Method according to one of Claims 1 until 4 , where the model of the environment is a neural network, where the neural network is optimized by minimizing the distance between the next states (S _t+1 ) of the tuples and the next states output by the neural network.

Method according to one of Claims 1 until 4 , where a model of an environment is a digital twin of the environment and the terrain vehicle.

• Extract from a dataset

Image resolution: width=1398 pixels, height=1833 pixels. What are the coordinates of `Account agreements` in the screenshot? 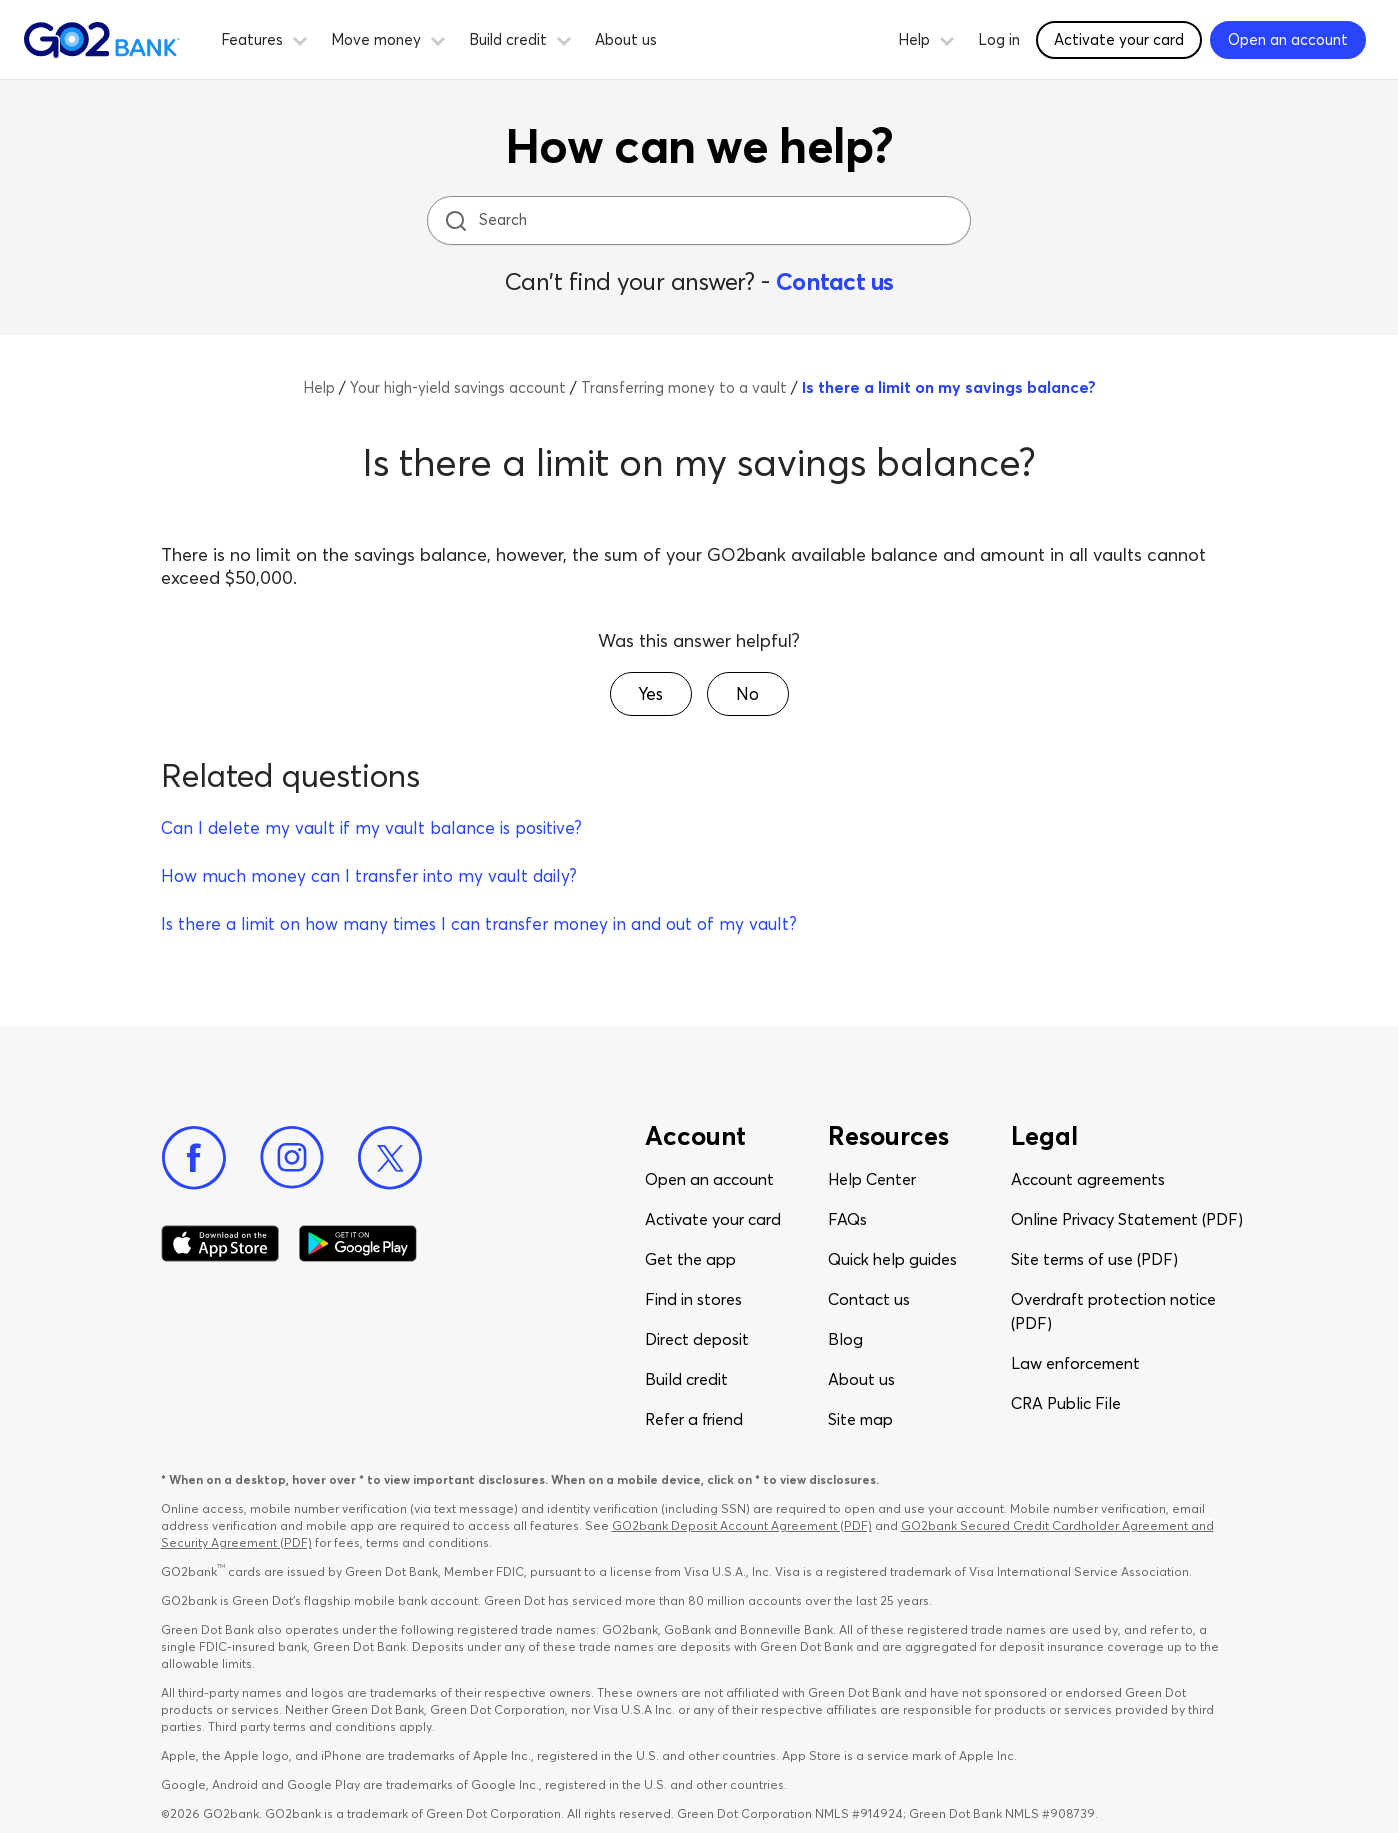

Controlling the off-road vehicle based on the learned policy and depending on a state of the environment based on the optimized policy (π(S _t )), the optimized policy being obtained according to any one of the preceding claims.

Apparatus adapted to carry out the method according to any one of the preceding claims.

Computer program designed to cause a computer to perform the method according to any one of Claims 1 until 6 with all associated steps if the computer program is executed by a processor (45).

Machine-readable data storage medium (46) on which the computer program according to claim 9 is saved.